China Hi-Tech Group Co., Ltd.
- Native name: 中国高科集团股份有限公司
- Company type: Public
- Traded as: SSE: 600730
- Industry: Investment Trade Consultancy
- Founded: 1987; 39 years ago
- Founder: Mǎ Jiàn Bīn
- Headquarters: Beijing, China
- Area served: Worldwide
- Key people: Mǎ Jiàn Bīn (Deputy Chairman of the Board, CEO)
- Revenue: CN¥7.64 billion US$1.64 billion (2017)
- Operating income: CN¥0.35 billion US$0.04 billion (2017)
- Net income: CN¥0.49 billion US$0.06 billion (2017)
- Total assets: CN¥2.89 billion US$0.45 billion (2017)
- Total equity: CN¥5.86 billion US$0.75 billion (2017)
- Owner: Founder Group
- Number of employees: c. 80,000 (2017)

= China Hi-Tech Group Co., Ltd. =

Chinese educational technology company

China Hi-Tech Group Co., Ltd. (中国高科集团股份有限公司 (zhōng guó gāo kē jí tuán gǔ fèn yǒu xiàn gōng sī)), is a Chinese company engaged in the provision of educational technology.

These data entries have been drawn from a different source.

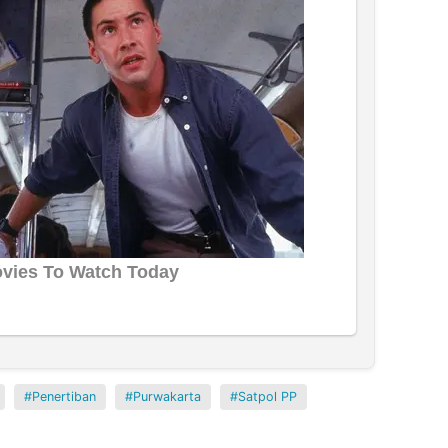
Penertiban
Purwakarta
Satpol PP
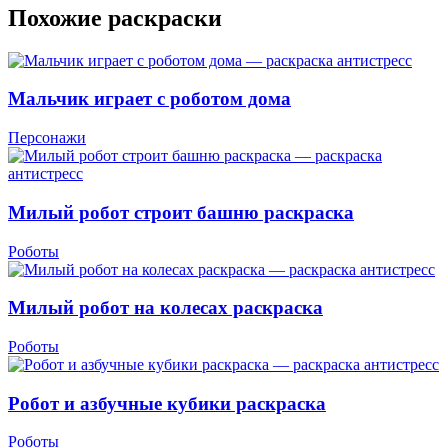
Похожие раскраски
Мальчик играет с роботом дома
Персонажи
Милый робот строит башню раскраска
Роботы
Милый робот на колесах раскраска
Роботы
Робот и азбучные кубики раскраска
Роботы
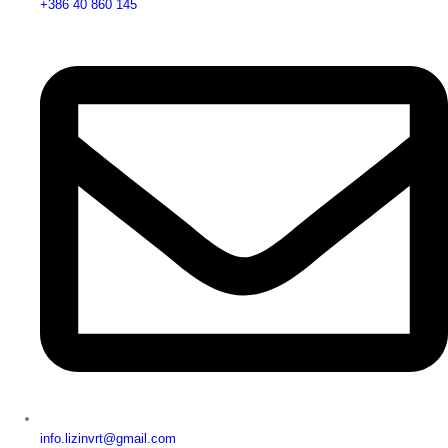
+386 40 860 145
info.lizinvrt@gmail.com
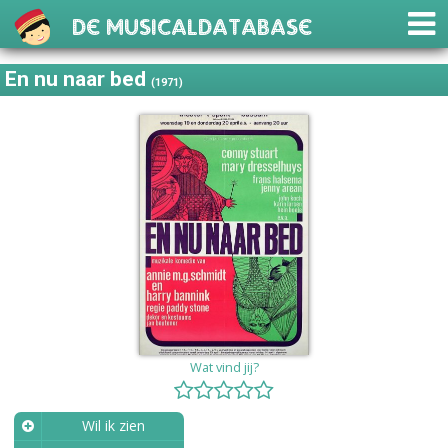
De Musicaldatabase
En nu naar bed
(1971)
Wat vind jij?
Wil ik zien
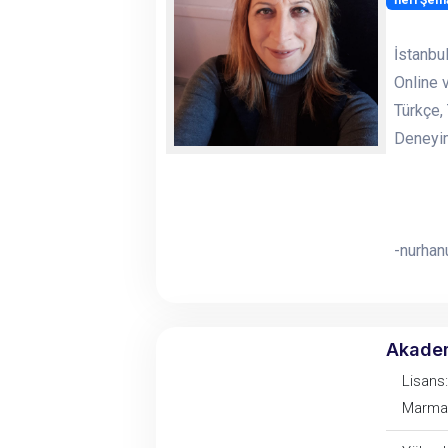
İleri Şem
İstanbul
Online 
Türkçe,
Deneyim
-nurha
Akade
Lisans:
Marmar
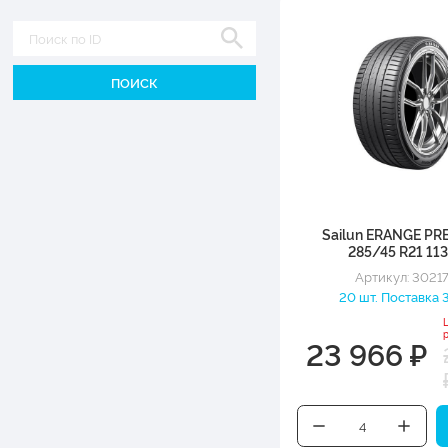
Диаметр
Sailun ERANGE P
285/45 R21 11
Артикул: 3021
20 шт. Поставка 3
23 966 ₽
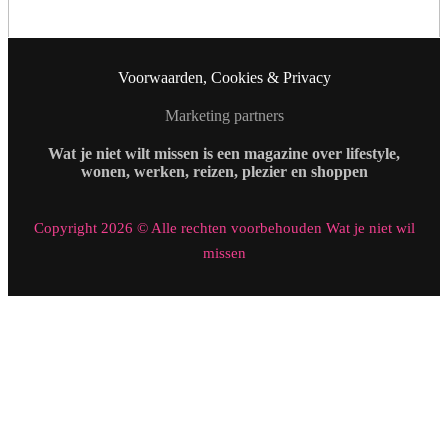
Voorwaarden, Cookies & Privacy
Marketing partners
Wat je niet wilt missen is een magazine over lifestyle,
wonen, werken, reizen, plezier en shoppen
Copyright 2026 © Alle rechten voorbehouden Wat je niet wil
missen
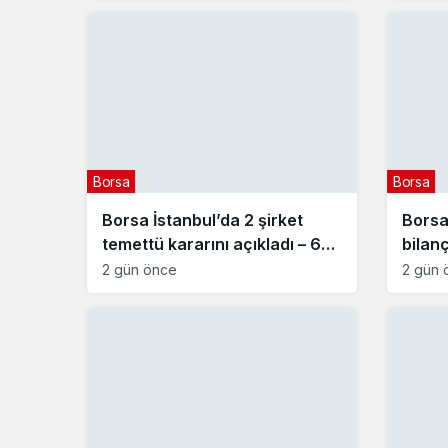
Borsa
Borsa
Borsa İstanbul’da 2 şirket
Borsa 
temettü kararını açıkladı – 6
bilanç
Ağustos 2026
2 gün önce
2 gün 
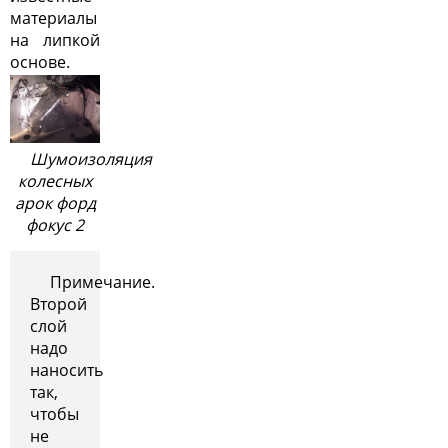
материалы
на липкой
основе.
Шумоизоляция
колесных
арок форд
фокус 2
Примечание.
Второй
слой
надо
наносить
так,
чтобы
не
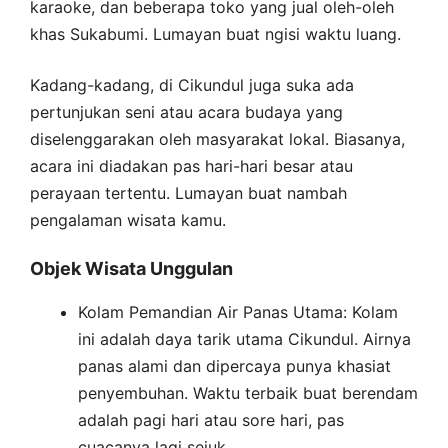
karaoke, dan beberapa toko yang jual oleh-oleh
khas Sukabumi. Lumayan buat ngisi waktu luang.
Kadang-kadang, di Cikundul juga suka ada
pertunjukan seni atau acara budaya yang
diselenggarakan oleh masyarakat lokal. Biasanya,
acara ini diadakan pas hari-hari besar atau
perayaan tertentu. Lumayan buat nambah
pengalaman wisata kamu.
Objek Wisata Unggulan
Kolam Pemandian Air Panas Utama: Kolam
ini adalah daya tarik utama Cikundul. Airnya
panas alami dan dipercaya punya khasiat
penyembuhan. Waktu terbaik buat berendam
adalah pagi hari atau sore hari, pas
cuacanya lagi sejuk.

It was established by a number of Chinese universities and the Chinese Ministry of Education. It is closely held by the Chinese government through Founder Group.

== Distinction ==
China Hi-Tech Group Co. Ltd is different from China Hi-Tech Fund (深圳市高交创业投资管理有限公司), which is an unrelated private equity fund in Shenzhen China.

== History ==
On 26 June 1992, China Hi-Tech Group Co., Ltd., initiated by 36 colleges and universities in China, was established at Pudong, Shanghai.

In January 1993, the State Education Commission of the PRC approved the establishment of the Group through raising funds from targeted sources, and a total of 174 higher education institutions and entities became shareholders.

In April 1993, according to the Document of HTG (92) No. 129 and the Document of HFJW (92) No. 356, China Hi-Tech (Group) Corporation was restructured into China Hi-Tech Group Co. Ltd. through raising funds from targeted sources.

On 27 June 1996, upon the approval from the documents of ZJFSZ (1996) No. 120 and No. 121 by the China Securities Regulatory Commission, China Hi-Tech Group issued A shares of domestic listing to the public. It issued 25,500,000 equity shares at an issue price of 4.8 yuan per share on Shanghai Stock Exchange on 8 July 1996.

On 26 July 1996, China Hi-Tech Group (abbr. China Hi-Tech) was officially listed on the Shanghai Stock Exchange.

In 2003, China Hi-Tech Group established a postdoctoral research station.

In 2011, the Ministry of Education of the People's Republic of China became the controlling shareholder of the group. In 2013, the domicile and office of the group moved to Beijing. In 2015, the group set education as one core business for future development.

In 2017, the Group acquired education and training provider Yingteng Education.